(ENTRIES SHOWN Opens)
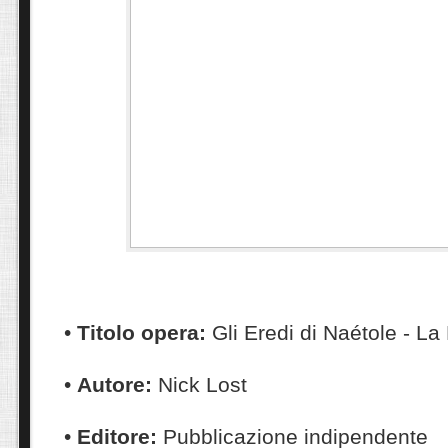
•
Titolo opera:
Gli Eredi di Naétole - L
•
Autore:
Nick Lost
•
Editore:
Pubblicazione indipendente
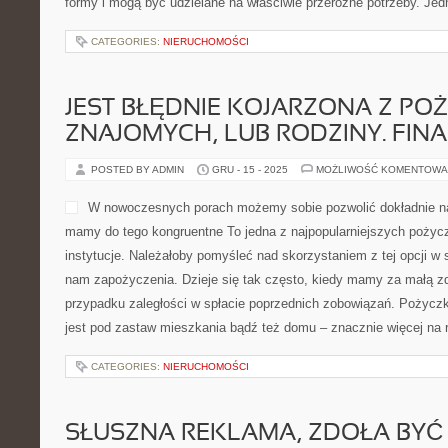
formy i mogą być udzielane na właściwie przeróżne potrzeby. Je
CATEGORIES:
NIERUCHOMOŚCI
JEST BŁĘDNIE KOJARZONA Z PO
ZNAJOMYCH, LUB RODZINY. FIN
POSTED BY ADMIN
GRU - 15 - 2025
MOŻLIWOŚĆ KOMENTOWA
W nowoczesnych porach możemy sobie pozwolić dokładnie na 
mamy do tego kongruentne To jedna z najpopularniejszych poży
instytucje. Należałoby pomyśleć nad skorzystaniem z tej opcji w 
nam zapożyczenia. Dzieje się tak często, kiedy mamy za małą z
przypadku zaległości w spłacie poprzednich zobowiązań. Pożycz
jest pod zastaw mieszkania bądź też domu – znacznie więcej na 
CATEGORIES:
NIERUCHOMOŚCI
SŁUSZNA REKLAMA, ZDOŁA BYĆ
(ENTRIES SHOWN Closes)
YOUR TASK:
Across the records above, show each line containing the word "mamy".

ANSWER SPACE:
mamy do tego kongruentne To jedna z najpopularniejszych poży
nam zapożyczenia. Dzieje się tak często, kiedy mamy za małą z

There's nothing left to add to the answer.